(Task input)

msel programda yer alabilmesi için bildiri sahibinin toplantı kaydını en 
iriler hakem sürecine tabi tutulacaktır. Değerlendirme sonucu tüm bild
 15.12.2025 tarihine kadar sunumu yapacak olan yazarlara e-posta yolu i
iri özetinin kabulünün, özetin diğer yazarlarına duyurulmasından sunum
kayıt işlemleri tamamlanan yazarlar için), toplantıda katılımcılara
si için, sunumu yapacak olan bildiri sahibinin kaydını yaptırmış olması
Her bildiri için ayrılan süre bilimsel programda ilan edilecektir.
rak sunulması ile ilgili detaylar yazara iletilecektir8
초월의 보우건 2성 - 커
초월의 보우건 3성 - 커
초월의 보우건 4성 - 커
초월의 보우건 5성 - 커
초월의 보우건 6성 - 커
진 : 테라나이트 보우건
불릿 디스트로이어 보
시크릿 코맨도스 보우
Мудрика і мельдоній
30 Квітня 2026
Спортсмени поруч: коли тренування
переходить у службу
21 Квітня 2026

(End Task input)
(Task input)

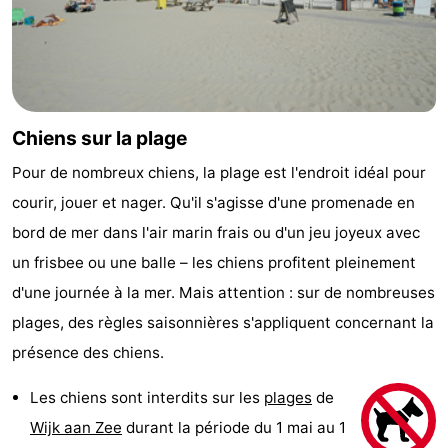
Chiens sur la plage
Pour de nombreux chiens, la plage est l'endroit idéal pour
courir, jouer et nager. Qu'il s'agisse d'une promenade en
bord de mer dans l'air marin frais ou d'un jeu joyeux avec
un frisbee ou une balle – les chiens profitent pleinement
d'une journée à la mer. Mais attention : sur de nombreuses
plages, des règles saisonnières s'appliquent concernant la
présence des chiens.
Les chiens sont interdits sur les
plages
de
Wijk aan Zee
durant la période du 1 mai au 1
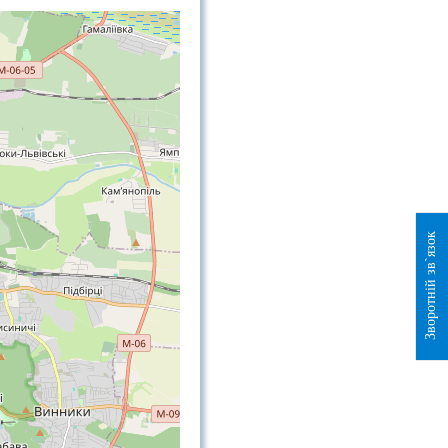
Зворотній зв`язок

(End Task input)

## What is needed
Every line that contains the string "yapacak" should be copied from the entries.

## Problem solution
 15.12.2025 tarihine kadar sunumu yapacak olan yazarlara e-posta yolu i
si için, sunumu yapacak olan bildiri sahibinin kaydını yaptırmış olması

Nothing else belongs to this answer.